• _Your assignment_
Write out each entry, exactly the way it appears.
___ Study material
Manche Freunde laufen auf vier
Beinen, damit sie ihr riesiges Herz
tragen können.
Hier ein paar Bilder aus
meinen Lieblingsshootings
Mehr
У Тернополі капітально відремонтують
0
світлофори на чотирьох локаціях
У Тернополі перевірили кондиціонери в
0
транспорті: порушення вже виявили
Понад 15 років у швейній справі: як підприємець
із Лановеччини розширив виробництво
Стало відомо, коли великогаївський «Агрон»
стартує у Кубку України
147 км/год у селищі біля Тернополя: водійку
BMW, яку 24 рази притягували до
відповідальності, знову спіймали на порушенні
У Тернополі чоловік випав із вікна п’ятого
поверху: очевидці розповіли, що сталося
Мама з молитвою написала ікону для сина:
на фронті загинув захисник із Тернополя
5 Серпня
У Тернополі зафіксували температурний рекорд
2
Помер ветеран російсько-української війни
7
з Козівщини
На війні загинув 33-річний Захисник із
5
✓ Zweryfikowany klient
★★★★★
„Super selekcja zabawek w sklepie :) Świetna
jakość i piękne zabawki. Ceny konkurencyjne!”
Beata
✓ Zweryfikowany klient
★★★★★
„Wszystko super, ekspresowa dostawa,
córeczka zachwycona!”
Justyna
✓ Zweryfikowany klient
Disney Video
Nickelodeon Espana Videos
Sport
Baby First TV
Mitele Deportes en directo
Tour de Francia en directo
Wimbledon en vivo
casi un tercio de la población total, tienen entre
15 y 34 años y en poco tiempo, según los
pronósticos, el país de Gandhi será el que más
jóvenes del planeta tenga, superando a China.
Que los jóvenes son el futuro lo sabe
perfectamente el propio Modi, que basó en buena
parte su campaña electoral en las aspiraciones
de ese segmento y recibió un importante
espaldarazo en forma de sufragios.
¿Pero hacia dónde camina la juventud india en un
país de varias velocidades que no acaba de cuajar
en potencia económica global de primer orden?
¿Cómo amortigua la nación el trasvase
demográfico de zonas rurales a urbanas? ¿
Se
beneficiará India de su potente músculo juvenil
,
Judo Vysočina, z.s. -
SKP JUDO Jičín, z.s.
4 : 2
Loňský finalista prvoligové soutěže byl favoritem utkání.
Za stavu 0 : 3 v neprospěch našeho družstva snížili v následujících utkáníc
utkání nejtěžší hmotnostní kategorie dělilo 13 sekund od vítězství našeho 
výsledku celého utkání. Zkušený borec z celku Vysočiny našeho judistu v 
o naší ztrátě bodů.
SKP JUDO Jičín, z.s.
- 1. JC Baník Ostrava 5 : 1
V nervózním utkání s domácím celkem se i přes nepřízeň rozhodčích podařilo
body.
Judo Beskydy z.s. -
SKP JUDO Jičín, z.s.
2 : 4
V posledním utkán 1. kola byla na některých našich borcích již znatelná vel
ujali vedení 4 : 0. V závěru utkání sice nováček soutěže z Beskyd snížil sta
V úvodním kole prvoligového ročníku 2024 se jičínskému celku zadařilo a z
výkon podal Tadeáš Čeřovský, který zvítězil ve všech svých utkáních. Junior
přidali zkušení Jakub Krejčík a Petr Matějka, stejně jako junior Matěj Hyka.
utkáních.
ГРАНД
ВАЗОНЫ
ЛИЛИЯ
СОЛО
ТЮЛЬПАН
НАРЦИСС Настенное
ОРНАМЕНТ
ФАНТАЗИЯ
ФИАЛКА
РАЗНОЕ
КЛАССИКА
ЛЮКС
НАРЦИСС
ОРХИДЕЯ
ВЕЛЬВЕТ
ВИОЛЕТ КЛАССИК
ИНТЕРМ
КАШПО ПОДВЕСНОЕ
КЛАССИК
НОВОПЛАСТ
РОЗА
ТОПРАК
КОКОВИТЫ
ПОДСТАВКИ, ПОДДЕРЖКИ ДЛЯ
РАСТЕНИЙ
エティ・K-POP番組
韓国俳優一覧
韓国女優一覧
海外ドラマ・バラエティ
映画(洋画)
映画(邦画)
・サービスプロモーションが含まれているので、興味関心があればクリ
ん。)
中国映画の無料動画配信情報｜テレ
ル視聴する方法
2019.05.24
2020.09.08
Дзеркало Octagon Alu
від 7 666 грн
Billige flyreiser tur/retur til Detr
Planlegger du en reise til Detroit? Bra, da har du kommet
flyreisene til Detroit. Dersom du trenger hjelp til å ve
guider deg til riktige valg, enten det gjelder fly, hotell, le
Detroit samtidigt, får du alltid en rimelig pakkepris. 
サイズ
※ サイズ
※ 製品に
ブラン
______
• _Exercise solution_
Manche Freunde laufen auf vier
Beinen, damit sie ihr riesiges Herz
tragen können.
Hier ein paar Bilder aus
meinen Lieblingsshootings
Mehr
У Тернополі капітально відремонтують
0
світлофори на чотирьох локаціях
У Тернополі перевірили кондиціонери в
0
транспорті: порушення вже виявили
Понад 15 років у швейній справі: як підприємець
із Лановеччини розширив виробництво
Стало відомо, коли великогаївський «Агрон»
стартує у Кубку України
147 км/год у селищі біля Тернополя: водійку
BMW, яку 24 рази притягували до
відповідальності, знову спіймали на порушенні
У Тернополі чоловік випав із вікна п’ятого
поверху: очевидці розповіли, що сталося
Мама з молитвою написала ікону для сина:
на фронті загинув захисник із Тернополя
5 Серпня
У Тернополі зафіксували температурний рекорд
2
Помер ветеран російсько-української війни
7
з Козівщини
На війні загинув 33-річний Захисник із
5
✓ Zweryfikowany klient
★★★★★
„Super selekcja zabawek w sklepie :) Świetna
jakość i piękne zabawki. Ceny konkurencyjne!”
Beata
✓ Zweryfikowany klient
★★★★★
„Wszystko super, ekspresowa dostawa,
córeczka zachwycona!”
Justyna
✓ Zweryfikowany klient
Disney Video
Nickelodeon Espana Videos
Sport
Baby First TV
Mitele Deportes en directo
Tour de Francia en directo
Wimbledon en vivo
casi un tercio de la población total, tienen entre
15 y 34 años y en poco tiempo, según los
pronósticos, el país de Gandhi será el que más
jóvenes del planeta tenga, superando a China.
Que los jóvenes son el futuro lo sabe
perfectamente el propio Modi, que basó en buena
parte su campaña electoral en las aspiraciones
de ese segmento y recibió un importante
espaldarazo en forma de sufragios.
¿Pero hacia dónde camina la juventud india en un
país de varias velocidades que no acaba de cuajar
en potencia económica global de primer orden?
¿Cómo amortigua la nación el trasvase
demográfico de zonas rurales a urbanas? ¿
Se
beneficiará India de su potente músculo juvenil
,
Judo Vysočina, z.s. -
SKP JUDO Jičín, z.s.
4 : 2
Loňský finalista prvoligové soutěže byl favoritem utkání.
Za stavu 0 : 3 v neprospěch našeho družstva snížili v následujících utkáníc
utkání nejtěžší hmotnostní kategorie dělilo 13 sekund od vítězství našeho 
výsledku celého utkání. Zkušený borec z celku Vysočiny našeho judistu v 
o naší ztrátě bodů.
SKP JUDO Jičín, z.s.
- 1. JC Baník Ostrava 5 : 1
V nervózním utkání s domácím celkem se i přes nepřízeň rozhodčích podařilo
body.
Judo Beskydy z.s. -
SKP JUDO Jičín, z.s.
2 : 4
V posledním utkán 1. kola byla na některých našich borcích již znatelná vel
ujali vedení 4 : 0. V závěru utkání sice nováček soutěže z Beskyd snížil sta
V úvodním kole prvoligového ročníku 2024 se jičínskému celku zadařilo a z
výkon podal Tadeáš Čeřovský, který zvítězil ve všech svých utkáních. Junior
přidali zkušení Jakub Krejčík a Petr Matějka, stejně jako junior Matěj Hyka.
utkáních.
ГРАНД
ВАЗОНЫ
ЛИЛИЯ
СОЛО
ТЮЛЬПАН
НАРЦИСС Настенное
ОРНАМЕНТ
ФАНТАЗИЯ
ФИАЛКА
РАЗНОЕ
КЛАССИКА
ЛЮКС
НАРЦИСС
ОРХИДЕЯ
ВЕЛЬВЕТ
ВИОЛЕТ КЛАССИК
ИНТЕРМ
КАШПО ПОДВЕСНОЕ
КЛАССИК
НОВОПЛАСТ
РОЗА
ТОПРАК
КОКОВИТЫ
ПОДСТАВКИ, ПОДДЕРЖКИ ДЛЯ
РАСТЕНИЙ
エティ・K-POP番組
韓国俳優一覧
韓国女優一覧
海外ドラマ・バラエティ
映画(洋画)
映画(邦画)
・サービスプロモーションが含まれているので、興味関心があればクリ
ん。)
中国映画の無料動画配信情報｜テレ
ル視聴する方法
2019.05.24
2020.09.08
Дзеркало Octagon Alu
від 7 666 грн
Billige flyreiser tur/retur til Detr
Planlegger du en reise til Detroit? Bra, da har du kommet
flyreisene til Detroit. Dersom du trenger hjelp til å ve
guider deg til riktige valg, enten det gjelder fly, hotell, le
Detroit samtidigt, får du alltid en rimelig pakkepris. 
サイズ
※ サイズ
※ 製品に
ブラン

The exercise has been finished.